2 of 2 people found the following review helpful:
4.0 out of 5 stars
A good read,
This review is from: Enlightening the World: Encyclopedia, The Book That Changed the Course of History (Hardcover)
Not the usual turgid history book of pre-revolutionary France but instead a very good, readable depiction of the trials and difficulties of creating the Encyclopedie. The prose is fluid and the book almost reads like a novel.
1 of 1 people found the following review helpful:
4.0 out of 5 stars
A sparkling read,
By
This review is from: Enlightening the World: Encyclopedia, The Book That Changed the Course of History (Hardcover)
Most of the French Encyclopaedists were men of sparkle and wit, and Philipp Blom's book shares these qualities. We get an excellent account of the historical background, of the contents and subversive nature and outlook of the Encyclopédie, of the immense task of compiling its 17 volumes of texts and 11 of plates over a period of 19 years, of the trials and tribulations it encountered at the hands of the authorities, but above all of the main characters associated with it, especially the lovable Diderot and the less than lovable Rousseau, but also d'Alembert (so much more arrogant than his charming portrait by Quentin de la Tour would suggest), the Chevalier de Jaucourt (three different figures are given on different pages for the number of articles he contributed), Helvétius, and many others.
Like the Encyclopédie itself, this book about it contains many digressions which are only thinly connected with the work itself, but as these are almost all entertaining, one cannot really complain. They are mostly about the lives of men and women who moved in the circle of the Encyclopaedists even if they were not direct contributors to the work. Blom does, however, dedicate no fewer than 12 pages to the story of Damien's attempt in 1757 on the life of Louis XV and the ghoulish details of his torture and execution - all on the specious grounds that, in reaction to this event, the Encyclopaedia was banned two years later: Blom makes it clear that there were far more immediate reasons for the Encyclopaedia being suppressed.
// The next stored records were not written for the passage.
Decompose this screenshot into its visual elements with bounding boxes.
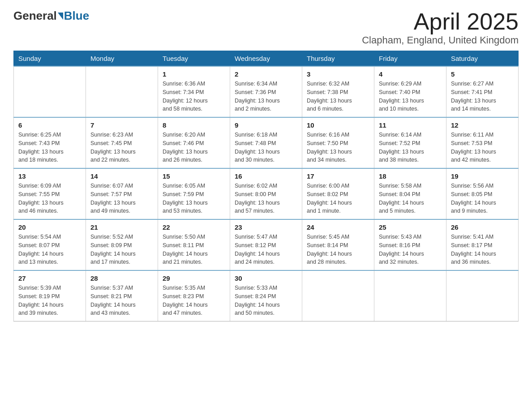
day-info: Sunrise: 5:56 AM Sunset: 8:05 PM Dayligh… — [451, 182, 514, 215]
calendar-header-wednesday: Wednesday — [230, 51, 302, 67]
day-number: 2 — [235, 70, 297, 78]
day-number: 4 — [379, 70, 442, 78]
calendar-cell: 6Sunrise: 6:25 AM Sunset: 7:43 PM Daylig… — [14, 117, 86, 168]
calendar-cell: 2Sunrise: 6:34 AM Sunset: 7:36 PM Daylig… — [230, 66, 302, 117]
calendar-cell: 1Sunrise: 6:36 AM Sunset: 7:34 PM Daylig… — [158, 66, 230, 117]
calendar-cell: 4Sunrise: 6:29 AM Sunset: 7:40 PM Daylig… — [374, 66, 446, 117]
logo-arrow-icon — [58, 13, 63, 20]
calendar-cell: 20Sunrise: 5:54 AM Sunset: 8:07 PM Dayli… — [14, 219, 86, 270]
day-number: 8 — [163, 121, 225, 129]
day-number: 30 — [235, 274, 297, 282]
day-number: 28 — [90, 274, 153, 282]
day-number: 7 — [90, 121, 153, 129]
day-info: Sunrise: 6:02 AM Sunset: 8:00 PM Dayligh… — [235, 182, 297, 215]
calendar-cell: 24Sunrise: 5:45 AM Sunset: 8:14 PM Dayli… — [302, 219, 374, 270]
calendar-header-row: SundayMondayTuesdayWednesdayThursdayFrid… — [14, 51, 519, 67]
day-number: 9 — [235, 121, 297, 129]
day-number: 18 — [379, 172, 442, 180]
day-info: Sunrise: 5:50 AM Sunset: 8:11 PM Dayligh… — [163, 233, 225, 266]
calendar-cell: 28Sunrise: 5:37 AM Sunset: 8:21 PM Dayli… — [86, 270, 158, 321]
page-header: General Blue April 2025 Clapham, England… — [13, 9, 519, 46]
calendar-header-thursday: Thursday — [302, 51, 374, 67]
calendar-cell: 13Sunrise: 6:09 AM Sunset: 7:55 PM Dayli… — [14, 168, 86, 219]
day-number: 25 — [379, 223, 442, 231]
calendar-cell: 8Sunrise: 6:20 AM Sunset: 7:46 PM Daylig… — [158, 117, 230, 168]
day-info: Sunrise: 5:43 AM Sunset: 8:16 PM Dayligh… — [379, 233, 442, 266]
calendar-cell: 17Sunrise: 6:00 AM Sunset: 8:02 PM Dayli… — [302, 168, 374, 219]
day-info: Sunrise: 6:34 AM Sunset: 7:36 PM Dayligh… — [235, 80, 297, 113]
day-info: Sunrise: 5:45 AM Sunset: 8:14 PM Dayligh… — [307, 233, 369, 266]
day-number: 16 — [235, 172, 297, 180]
calendar-cell: 14Sunrise: 6:07 AM Sunset: 7:57 PM Dayli… — [86, 168, 158, 219]
calendar-cell — [374, 270, 446, 321]
calendar-header-friday: Friday — [374, 51, 446, 67]
calendar-header-monday: Monday — [86, 51, 158, 67]
calendar-cell: 22Sunrise: 5:50 AM Sunset: 8:11 PM Dayli… — [158, 219, 230, 270]
day-number: 11 — [379, 121, 442, 129]
calendar-cell: 16Sunrise: 6:02 AM Sunset: 8:00 PM Dayli… — [230, 168, 302, 219]
calendar-header-sunday: Sunday — [14, 51, 86, 67]
calendar-header-tuesday: Tuesday — [158, 51, 230, 67]
calendar-cell: 26Sunrise: 5:41 AM Sunset: 8:17 PM Dayli… — [446, 219, 519, 270]
day-info: Sunrise: 6:25 AM Sunset: 7:43 PM Dayligh… — [18, 131, 81, 164]
day-info: Sunrise: 6:36 AM Sunset: 7:34 PM Dayligh… — [163, 80, 225, 113]
day-number: 14 — [90, 172, 153, 180]
calendar-cell: 29Sunrise: 5:35 AM Sunset: 8:23 PM Dayli… — [158, 270, 230, 321]
calendar-cell: 23Sunrise: 5:47 AM Sunset: 8:12 PM Dayli… — [230, 219, 302, 270]
day-info: Sunrise: 5:52 AM Sunset: 8:09 PM Dayligh… — [90, 233, 153, 266]
day-number: 19 — [451, 172, 514, 180]
logo-blue-text: Blue — [64, 9, 89, 23]
day-info: Sunrise: 6:14 AM Sunset: 7:52 PM Dayligh… — [379, 131, 442, 164]
day-info: Sunrise: 6:11 AM Sunset: 7:53 PM Dayligh… — [451, 131, 514, 164]
calendar-week-row: 1Sunrise: 6:36 AM Sunset: 7:34 PM Daylig… — [14, 66, 519, 117]
calendar-cell: 10Sunrise: 6:16 AM Sunset: 7:50 PM Dayli… — [302, 117, 374, 168]
calendar-cell: 7Sunrise: 6:23 AM Sunset: 7:45 PM Daylig… — [86, 117, 158, 168]
day-info: Sunrise: 6:09 AM Sunset: 7:55 PM Dayligh… — [18, 182, 81, 215]
day-info: Sunrise: 5:41 AM Sunset: 8:17 PM Dayligh… — [451, 233, 514, 266]
day-info: Sunrise: 6:16 AM Sunset: 7:50 PM Dayligh… — [307, 131, 369, 164]
calendar-cell: 15Sunrise: 6:05 AM Sunset: 7:59 PM Dayli… — [158, 168, 230, 219]
logo: General Blue — [13, 9, 89, 23]
calendar-cell — [446, 270, 519, 321]
day-number: 15 — [163, 172, 225, 180]
day-info: Sunrise: 6:00 AM Sunset: 8:02 PM Dayligh… — [307, 182, 369, 215]
day-info: Sunrise: 6:29 AM Sunset: 7:40 PM Dayligh… — [379, 80, 442, 113]
day-info: Sunrise: 6:23 AM Sunset: 7:45 PM Dayligh… — [90, 131, 153, 164]
calendar-cell: 21Sunrise: 5:52 AM Sunset: 8:09 PM Dayli… — [86, 219, 158, 270]
logo-general-text: General — [13, 9, 57, 23]
day-number: 3 — [307, 70, 369, 78]
title-block: April 2025 Clapham, England, United King… — [362, 9, 519, 46]
calendar-week-row: 13Sunrise: 6:09 AM Sunset: 7:55 PM Dayli… — [14, 168, 519, 219]
day-info: Sunrise: 6:32 AM Sunset: 7:38 PM Dayligh… — [307, 80, 369, 113]
calendar-cell: 9Sunrise: 6:18 AM Sunset: 7:48 PM Daylig… — [230, 117, 302, 168]
day-info: Sunrise: 5:58 AM Sunset: 8:04 PM Dayligh… — [379, 182, 442, 215]
day-info: Sunrise: 5:35 AM Sunset: 8:23 PM Dayligh… — [163, 284, 225, 317]
day-number: 24 — [307, 223, 369, 231]
calendar-week-row: 6Sunrise: 6:25 AM Sunset: 7:43 PM Daylig… — [14, 117, 519, 168]
calendar-week-row: 20Sunrise: 5:54 AM Sunset: 8:07 PM Dayli… — [14, 219, 519, 270]
calendar-cell: 27Sunrise: 5:39 AM Sunset: 8:19 PM Dayli… — [14, 270, 86, 321]
day-number: 17 — [307, 172, 369, 180]
calendar-cell: 25Sunrise: 5:43 AM Sunset: 8:16 PM Dayli… — [374, 219, 446, 270]
day-number: 13 — [18, 172, 81, 180]
day-info: Sunrise: 5:33 AM Sunset: 8:24 PM Dayligh… — [235, 284, 297, 317]
day-info: Sunrise: 6:07 AM Sunset: 7:57 PM Dayligh… — [90, 182, 153, 215]
day-info: Sunrise: 6:05 AM Sunset: 7:59 PM Dayligh… — [163, 182, 225, 215]
day-number: 27 — [18, 274, 81, 282]
day-number: 29 — [163, 274, 225, 282]
day-number: 21 — [90, 223, 153, 231]
day-info: Sunrise: 5:37 AM Sunset: 8:21 PM Dayligh… — [90, 284, 153, 317]
day-info: Sunrise: 6:20 AM Sunset: 7:46 PM Dayligh… — [163, 131, 225, 164]
day-info: Sunrise: 6:18 AM Sunset: 7:48 PM Dayligh… — [235, 131, 297, 164]
day-number: 23 — [235, 223, 297, 231]
calendar-cell — [86, 66, 158, 117]
calendar-cell: 3Sunrise: 6:32 AM Sunset: 7:38 PM Daylig… — [302, 66, 374, 117]
calendar-cell — [14, 66, 86, 117]
day-number: 5 — [451, 70, 514, 78]
day-number: 22 — [163, 223, 225, 231]
day-info: Sunrise: 6:27 AM Sunset: 7:41 PM Dayligh… — [451, 80, 514, 113]
calendar-cell: 5Sunrise: 6:27 AM Sunset: 7:41 PM Daylig… — [446, 66, 519, 117]
calendar-cell — [302, 270, 374, 321]
day-number: 26 — [451, 223, 514, 231]
calendar-cell: 30Sunrise: 5:33 AM Sunset: 8:24 PM Dayli… — [230, 270, 302, 321]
Each chapter has at its beginning one of the plates that illustrated the great work, and there is just the niggle that there is no key to the figures or to the little letters labelling the parts of the images. The book was first published in 2004 under the title "Encyclopedie". You can google an excellent review by the American specialist Raymond Birn in H-France Review Vol.6, and this points out a rather alarming number of factual inaccuracies. Had I not read this, I would have given the book five stars.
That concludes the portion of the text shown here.